Additionally, the eligibility requirements and supporting documentation required is much more extensive than for any other type of finance. Far more research will be required to ensure that you are receiving the best business loan in the UK. To start of your search for the best suited business s loan to meet your requirements, you should start off with a loan comparison website to accurately compare the products of each lender.
Due to the nature of a business loan, it would be recommended that you thoroughly investigate all your options before committing to a business loan.
Business loan alternatives
Business loans are not as easy to get as oppose to other types of loans. There are however alternative lenders that have made it easier for business to get the financing they need to grow or expand their businesses.
It is also worth considering whether your business qualifies for any government funded business initiatives, especially as a start up business. Other funding options such as applying for an overdraft to access quick cash for your business is another option are available.
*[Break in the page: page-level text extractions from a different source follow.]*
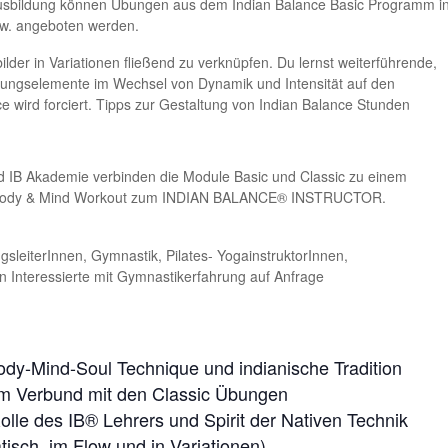
usbildung können Übungen aus dem Indian Balance Basic Programm i
sw. angeboten werden.
ilder in Variationen fließend zu verknüpfen. Du lernst weiterführende,
ungselemente im Wechsel von Dynamik und Intensität auf den
 wird forciert. Tipps zur Gestaltung von Indian Balance Stunden
 IB Akademie verbinden die Module Basic und Classic zu einem
he Body & Mind Workout zum INDIAN BALANCE® INSTRUCTOR.
sleiterInnen, Gymnastik, Pilates- YogainstruktorInnen,
n Interessierte mit Gymnastikerfahrung auf Anfrage
ody-Mind-Soul Technique und indianische Tradition
im Verbund mit den Classic Übungen
Rolle des IB® Lehrers und Spirit der Nativen Technik
tisch, im Flow und in Variationen)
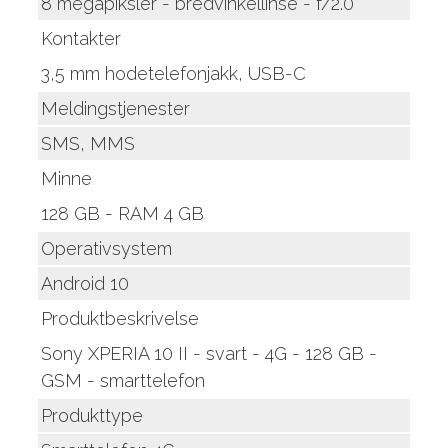
8 megapiksler - bredvinkellinse - f/2.0
Kontakter
3,5 mm hodetelefonjakk, USB-C
Meldingstjenester
SMS, MMS
Minne
128 GB - RAM 4 GB
Operativsystem
Android 10
Produktbeskrivelse
Sony XPERIA 10 II - svart - 4G - 128 GB -
GSM - smarttelefon
Produkttype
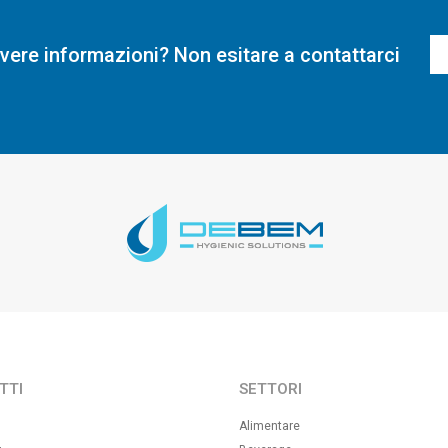
evere informazioni? Non esitare a contattarci
TTI
SETTORI
Alimentare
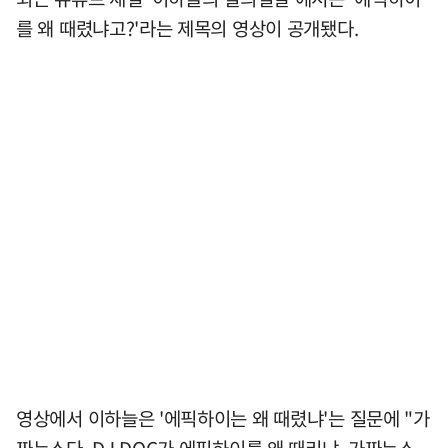
를 왜 때렸냐고?'라는 제목의 영상이 공개됐다.
영상에서 이하늘은 '에픽하이는 왜 때렸냐'는 질문에 "가
짜뉴스다. DJ DOC가 에픽하이를 왜 때리냐. 가짜뉴스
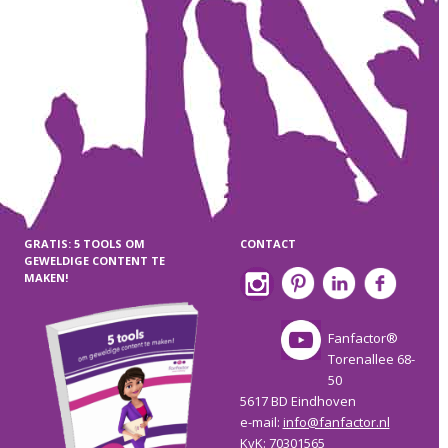
GRATIS: 5 TOOLS OM
CONTACT
GEWELDIGE CONTENT TE
MAKEN!
Fanfactor®
Torenallee 68-
50
5617 BD Eindhoven
e-mail:
info@fanfactor.nl
KvK: 70301565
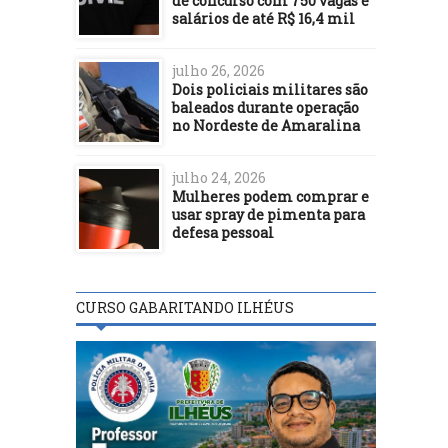
de concurso com 750 vagas e
salários de até R$ 16,4 mil
julho 26, 2026
Dois policiais militares são
baleados durante operação
no Nordeste de Amaralina
julho 24, 2026
Mulheres podem comprar e
usar spray de pimenta para
defesa pessoal
CURSO GABARITANDO ILHÉUS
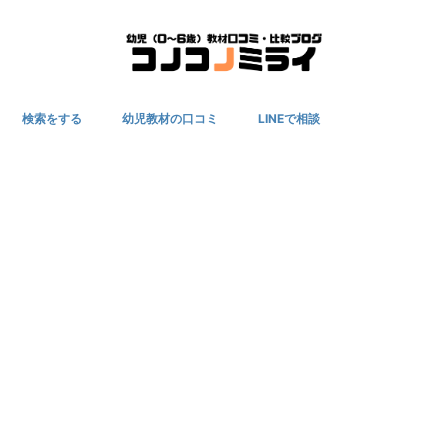
検索をする
幼児教材の口コミ
LINEで相談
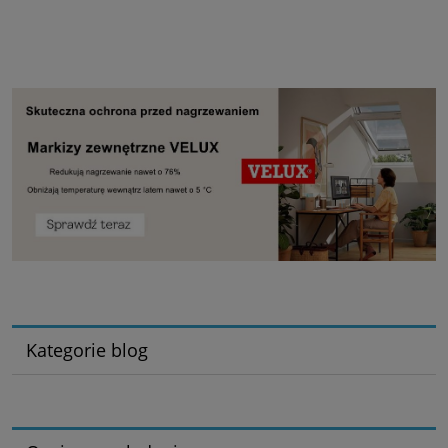
Kategorie blog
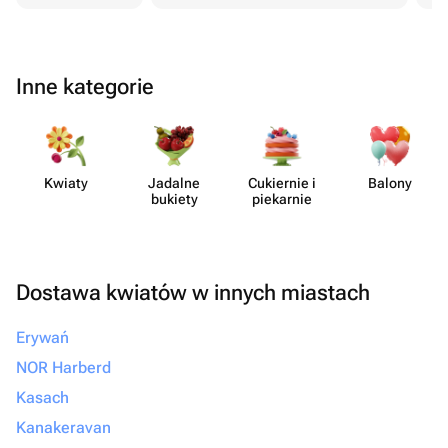
Inne kategorie
Kwiaty
Jadalne
Cukiernie i
Balony
bukiety
piekarnie
Dostawa kwiatów w innych miastach
Erywań
NOR Harberd
Kasach
Kanakeravan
It can help your business with cash flow irregularities and shortages when necessary and it is an affordable alternative.
Overdraft facilities may also require security but it does allow you to access the cash immediately should you need a quick loan. This is a viable and convenient alternative for most small businesses.
Another option is that of a personal loan, which can be applied for by an individual. It might thus have a much more affordable interest rate with more flexible repayment term. A personal loan is easier to apply for, and the turnaround time should be quicker as well.
Other types of lenders for business loans
Peer to peer lending has become a popular form of business lending. It allows individuals to invest in local businesses, and as a result, it has funded many start-up and small businesses. It may also be easier to get as it is at the discretion of the investor to invest in your business proposal.
Peer to peer lending website offer businesses a platform, from which they can have contact with investors that are willing to fund their businesses. The personal approach of this type of business financing allows for far greater flexibility.
Another benefit of peer to peer lending is that it often does not depend solely on your credit record. It makes it easier for individuals to get the necessary financing for their existing or prospective businesses.
Peer-to-peer lenders allow you to submit a proposal on your business, which will then be added to a database that hundreds of investors have access to. You could see your business funded by one or more investors.